Many Americans with private health plans now can get help with the cost of over-the-counter COVID-19 tests under a Biden administration directive forcing insurers to reimburse their policyholders for them.
In the days since its unveiling, insurers serving Ohio and other parts of the nation have moved quickly to implement the federal requirement. But the new systems have proved difficult to navigate for some policyholders.
Consumers can obtain rapid tests – up to eight a month are covered – at retail stores and pharmacies. If the store is part of their health plan’s rapid-test network, the test is free. If not, they can buy it and seek reimbursement.
And the steps involved are complicated.
First, consumers must figure out which, if any, retailers are partnering with their health plans and then pick up the tests at the pharmacy counter. As of Jan. 19, however, only a few insurance companies had set up that direct-purchase option – and nearly all the major participating pharmacies were sold out of eligible rapid tests.
As a result, people are left to track down and buy rapid tests on their own and then send receipts to their insurance providers. Meanwhile, 1 billion free tests sent directly by the federal government may not be in Americans’ hands for weeks.
Many of the country’s largest insurance companies provide paper forms that customers must print, fill out, and mail along with a receipt and copy of the box’s product code.
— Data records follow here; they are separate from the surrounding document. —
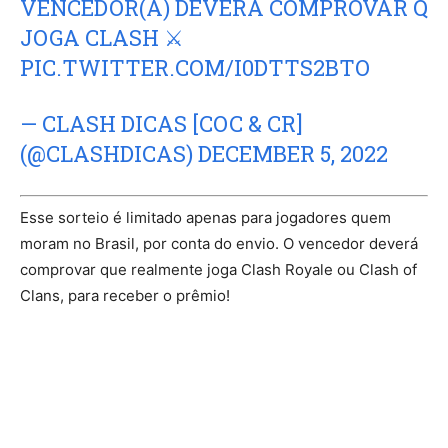
VENCEDOR(A) DEVERÁ COMPROVAR Q
JOGA CLASH ⚔
PIC.TWITTER.COM/I0DTTS2BTO
— CLASH DICAS [COC & CR]
(@CLASHDICAS)
DECEMBER 5, 2022
Esse sorteio é limitado apenas para jogadores quem
moram no Brasil, por conta do envio. O vencedor deverá
comprovar que realmente joga Clash Royale ou Clash of
Clans, para receber o prêmio!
Highmark, one of the largest Blue Cross and Blue Shield affiliates, for instance, has 16-step instructions for its online submission process that involves printing out a PDF form, signing it, and scanning and uploading it to its portal.
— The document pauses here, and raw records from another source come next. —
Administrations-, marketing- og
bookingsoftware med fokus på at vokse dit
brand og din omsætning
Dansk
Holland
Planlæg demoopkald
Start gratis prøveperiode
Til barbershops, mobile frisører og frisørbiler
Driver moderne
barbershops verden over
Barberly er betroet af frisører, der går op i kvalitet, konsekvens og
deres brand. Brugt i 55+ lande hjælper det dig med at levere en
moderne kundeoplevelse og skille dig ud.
Only a few – including Anthem, which served 45% of Ohio's privately insured residents in large groups in 2019 – have online submission options.
Online forms also bring an additional problem. Nearly 1 in 4 households nationally and in Ohio don’t own a desktop or laptop computer, according to the Census Bureau.
Anthem and UnitedHealthcare, which were the top two insurers in every major Ohio health insurance market but Lima and Steubenville/Weirton, West Virginia in 2019, were part of a new Kaiser Family Foundation survey of 13 insurers who cover at least a million people. The survey, which didn't cover Cleveland-based Medical Mutual of Ohio, aimed to find out the reimbursement policies of those large insurers.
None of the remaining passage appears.